Descontos na compra de veículos
Diretor técnico do Detran-RS, Mauro Delvaux explica que os últimos meses vêm sendo de procura "acima do normal" por atendimentos na Junta Médica Especial da autarquia, mesmo por motoristas com carteira longe da data de vencimento ou sem qualquer tipo de deficiência. O diretor afirma que médicos dos CFCs relatam que o aumento teria sido causado por maior publicidade dos benefícios que esse tipo de carteira especial dá aos condutores, como descontos na compra de veículos novos:
– Muitas pessoas começaram a procurar a Junta em busca de um laudo, que é aceito pela Receita Federal e pela Secretaria da Fazenda para conseguir essas isenções. Esses órgãos aceitam laudos de outros meios, mas também do Detran. O normal seria o condutor vir renovar sua carteira, passar pelo médico e receber o laudo. Com essa questão das isenções, as pessoas vêm um ano, dois anos antes de vencer a carteira, só para ter o documento. Não estão buscando um serviço, estão buscando um laudo. Desviaram a finalidade da Junta, que é dar habilitação para dirigir.
Não há estimativa para tempo de atendimento
A procura aumentou em 2017: se a média de condutores de Porto Alegre encaminhados às juntas médicas era de 92 por mês em 2016, no primeiro trimestre deste ano, este número cresceu para 120 por mês, em média.
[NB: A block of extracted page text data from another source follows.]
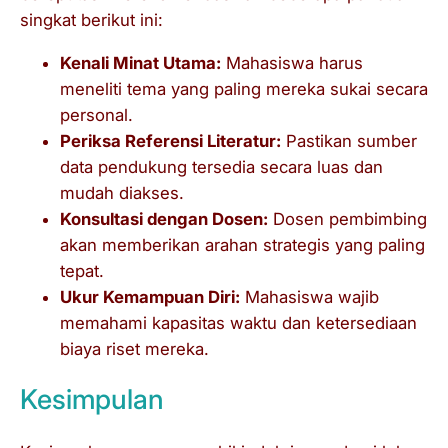
singkat berikut ini:
Kenali Minat Utama:
Mahasiswa harus
meneliti tema yang paling mereka sukai secara
personal.
Periksa Referensi Literatur:
Pastikan sumber
data pendukung tersedia secara luas dan
mudah diakses.
Konsultasi dengan Dosen:
Dosen pembimbing
akan memberikan arahan strategis yang paling
tepat.
Ukur Kemampuan Diri:
Mahasiswa wajib
memahami kapasitas waktu dan ketersediaan
biaya riset mereka.
Kesimpulan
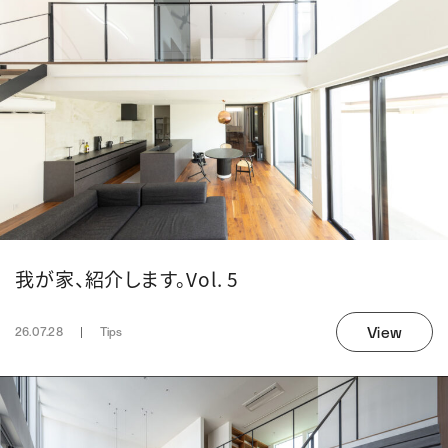
我が家、紹介します。Vol. 5
View
26.07.28
Tips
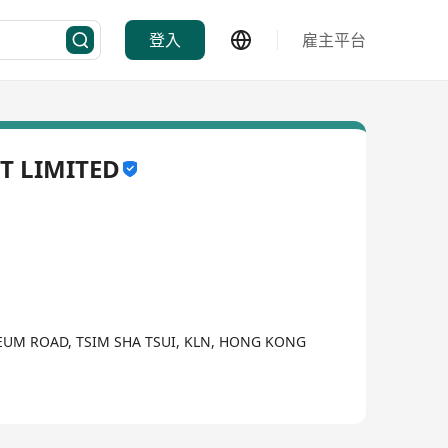
登入
雇主平台
T LIMITED
SEUM ROAD, TSIM SHA TSUI, KLN, HONG KONG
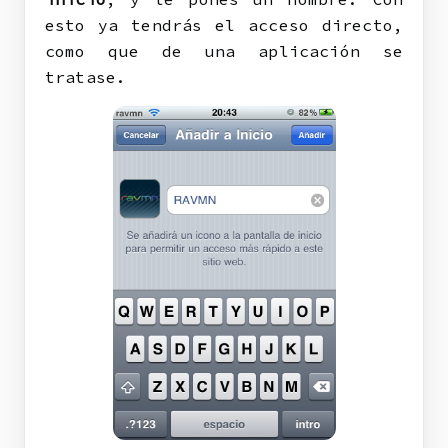
esto ya tendrás el acceso directo,
como que de una aplicación se
tratase.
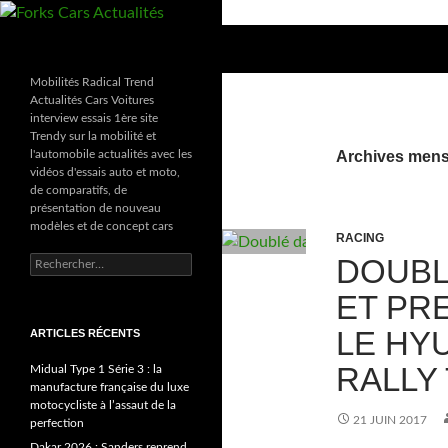
Aller
au
Recherche
Forks Cars Actualités
contenu
Mobilités Radical Trend
Actualités Cars Voitures
interview essais 1ère site
Trendy sur la mobilité et
l'automobile actualités avec les
Archives mensu
vidéos d'essais auto et moto,
de comparatifs, de
présentation de nouveau
modèles et de concept cars
RACING
DOUBL
Rechercher :
ET PR
LE HY
ARTICLES RÉCENTS
RALLY
Midual Type 1 Série 3 : la
manufacture française du luxe
motocycliste à l’assaut de la
21 JUIN 2017
perfection
Dakar 2026 : Sanders reprend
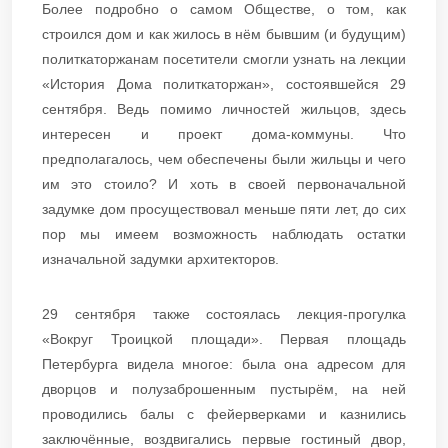
Более подробно о самом Обществе, о том, как
строился дом и как жилось в нём бывшим (и будущим)
политкаторжанам посетители смогли узнать на лекции
«История Дома политкаторжан», состоявшейся 29
сентября. Ведь помимо личностей жильцов, здесь
интересен и проект дома-коммуны. Что
предполагалось, чем обеспечены были жильцы и чего
им это стоило? И хоть в своей первоначальной
задумке дом просуществовал меньше пяти лет, до сих
пор мы имеем возможность наблюдать остатки
изначальной задумки архитекторов.
29 сентября также состоялась лекция-прогулка
«Вокруг Троицкой площади». Первая площадь
Петербурга видела многое: была она адресом для
дворцов и полузаброшенным пустырём, на ней
проводились балы с фейерверками и казнились
заключённые, воздвигались первые гостиный двор,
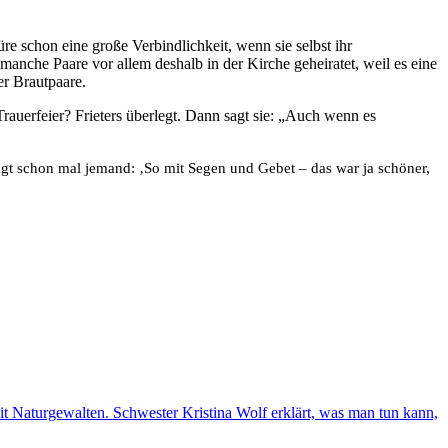
üre schon eine große Verbindlichkeit, wenn sie selbst ihr
anche Paare vor allem deshalb in der Kirche geheiratet, weil es eine
er Brautpaare.
rauerfeier? Frieters überlegt. Dann sagt sie: „Auch wenn es
gt schon mal jemand: ‚So mit Segen und Gebet – das war ja schöner,
 mit Naturgewalten. Schwester Kristina Wolf erklärt, was man tun kann,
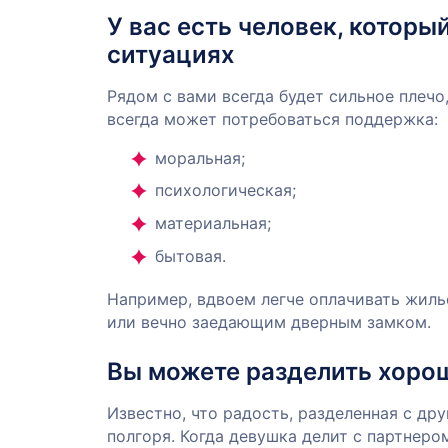
У вас есть человек, котор
ситуациях
Рядом с вами всегда будет сильное плечо
всегда может потребоваться поддержка:
моральная;
психологическая;
материальная;
бытовая.
Например, вдвоем легче оплачивать жиль
или вечно заедающим дверным замком.
Вы можете разделить хорош
Известно, что радость, разделенная с др
полгоря. Когда девушка делит с партнер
A quantidade ainda é distante das 440 vagas disponibilizadas por mês pela autarquia, mas esses atendimentos precisam incluir condutores com inaptidão temporária (que precisam voltar à Junta depois de um tempo ou após realizar exames) e condutores de outras cidades do Estado que são encaminhados para Porto Alegre – os números gerais do Estado mostram que as solicitações para encaminhamento à Junta também cresceram fora da Capital. Além de Porto Alegre, outras seis cidades do Estado oferecem o serviço – Santa Maria, Santo Ângelo, Pelotas, Alegrete, Passo Fundo e Caxias do Sul –, mas todas com menos turnos de atendimento do que na Capital.
A autarquia não tem estimativa de quantas pessoas estão atualmente na fila para serem atendidas nem o tempo médio que o condutor vem demorando para conseguir agendar a consulta.
Sem carteira, multa e outras penalidades
Em condições normais, o Detran-RS avalia que o condutor encaminhado para a Junta deve ter seu atendimento agendado para até o mês seguinte – no caso de Nilce, o prazo já passa do dobro. Para amenizar a situação, a entidade tomou medidas internas: além de disponibilizar vagas extras de atendimento, deve passar a exigir que o condutor que for encaminhado à Junta Médica Especial tenha de assinar um termo declarando estar ciente de que o laudo tem como finalidade avaliar se o motorista está apto para dirigir. O documento deve ser assinado ainda por um diretor de ensino ou diretor-geral do CFC.
Outra medida, que deve começar a funcionar até 25 de agosto, de acordo com Delvaux, dá conta de que condutores com lesão estável, como uma amputação, não precisem passar pelo departamento toda vez que forem renovar a carteira.
Enquanto isso, porém, o Detran é taxativo: dirigir com a carteira vencida dá multa de até R$ 293,47, recolhimento da carteira e retenção do veículo.